Eric So, Professor and Chair in Leukaemia Biology in the Comprehensive Cancer Centre, and his lab identified two molecules that control when bone marrow stem cells rest and recover, and when they spring into action and replicate. The researchers subsequently discovered an enzyme that mediates the functions of these molecules. Since bone marrow stem cell transplantation has been the key treatment for a large array of blood cancers, their findings open the door to a new pathway for their future therapeutics.

Life-long replenishment for the blood system is dependent on hematopoietic stem cells (HSCs), a rare population of self-renewing stem cells that mainly live in bone marrow. HSCs are key because, when needed, they can turn into different blood cells, such as red blood cells, white blood cells and platelets. HSCs have two statuses: inactive and active. When they are inactive, a status also known as quiescent, they are protected from environmental stressors and are able to rest, preventing exhaustion. However, inactive HSCs must become active again to replicate themselves to replenish the blood system in response to problems such as infection, blood loss and other complications.

There is a sophisticated and delicate balance to keeping stem cells inactive and protected, but at the same time also allow them to respond to stress when needed and replicate themselves. This balance plays a key role for bone marrow transplantation – a life-saving procedure for various devastating diseases such as cancer. Similarly, the balance is also critical for cancer stem cells that sustain the disease and cause relapse. It is therefore critical to understand this process in order to design better treatments.

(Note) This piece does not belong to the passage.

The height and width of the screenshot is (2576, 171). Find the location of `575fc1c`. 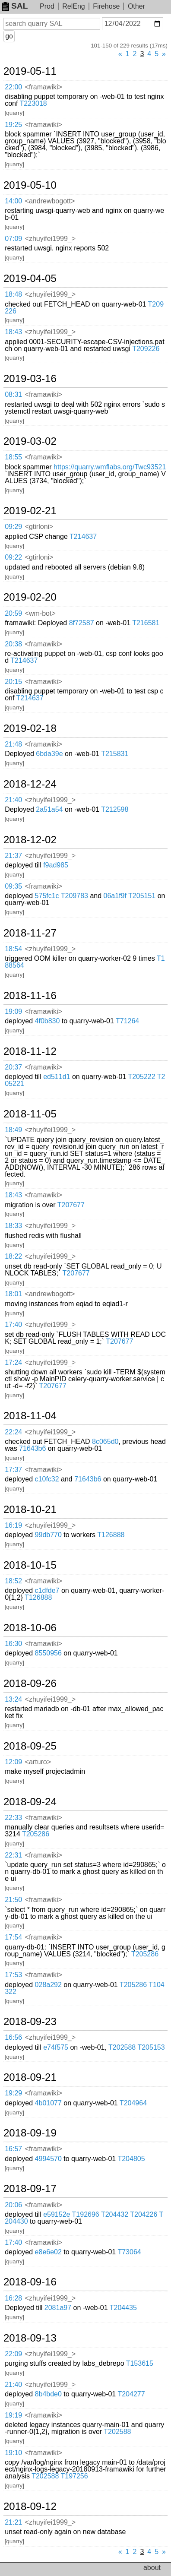 575fc1c is located at coordinates (47, 895).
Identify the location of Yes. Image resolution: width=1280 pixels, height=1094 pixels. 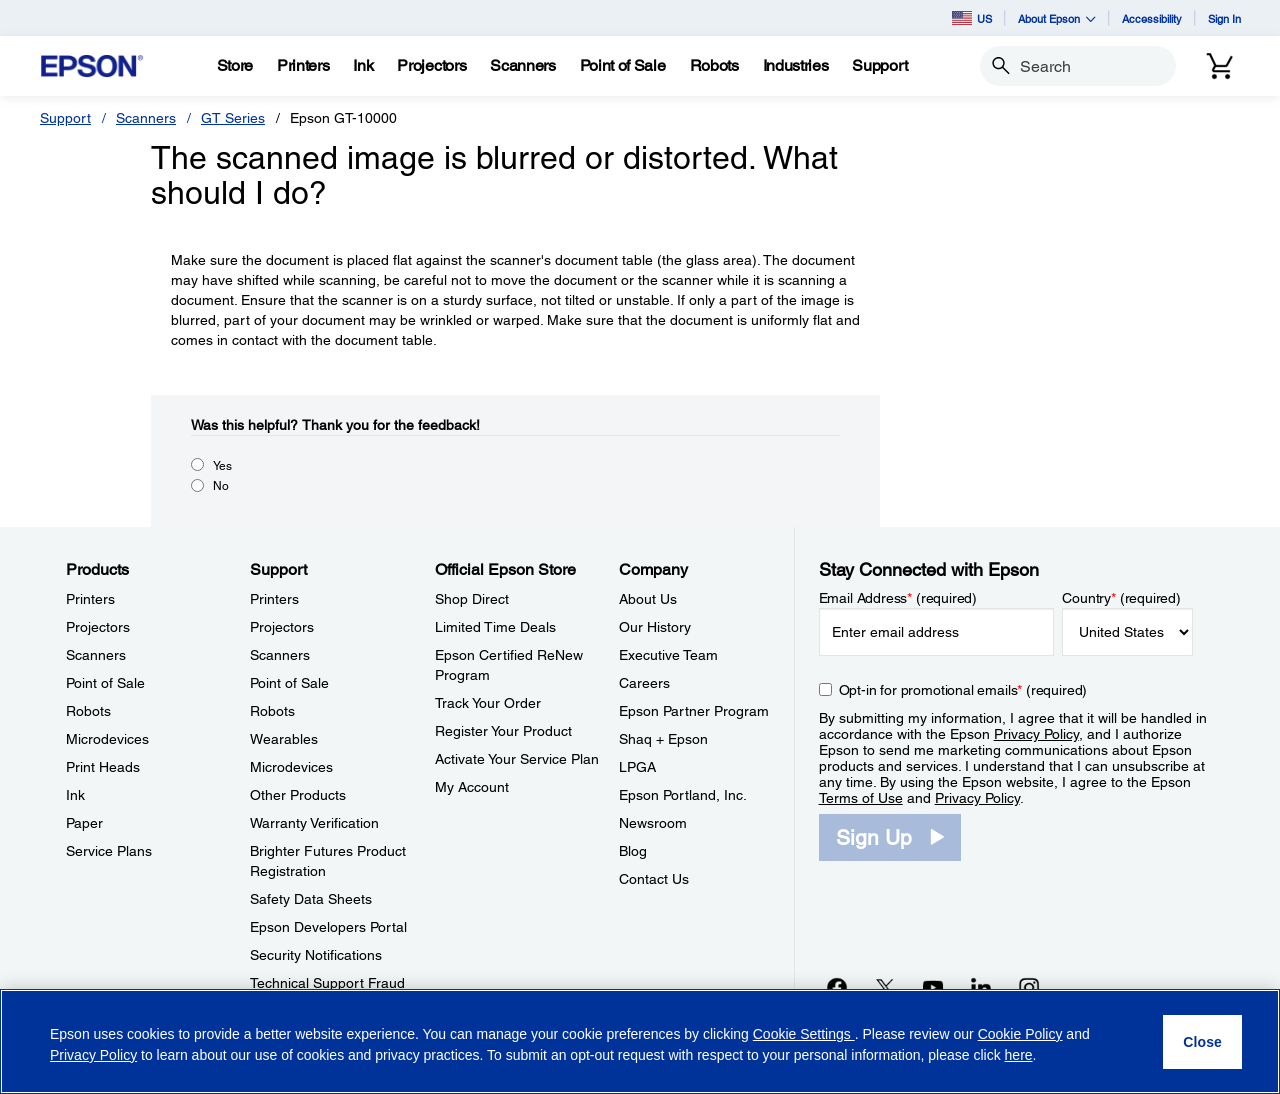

In his study, Professor So found that two important molecules, namely Hoxa9 and b-catenin, work closely together to safeguard both these features in controlling the inactive and active statuses of HSCs. They learned that one molecule is able to compensate for the other when it is inactive, providing a resilient system to protect our blood production.

These findings already help researchers understand to a greater extent the key principles involved in stem cell biology. However, Professor So and his lab subsequently identified a critical enzyme named PRMT1 which mediates the function of Hoxa9 and b-catenin. Doctors already possess the ability to modulate PRMT1 in clinics, which means that understanding this biological process could provide new avenues for the development of efficient stem cell therapeutics.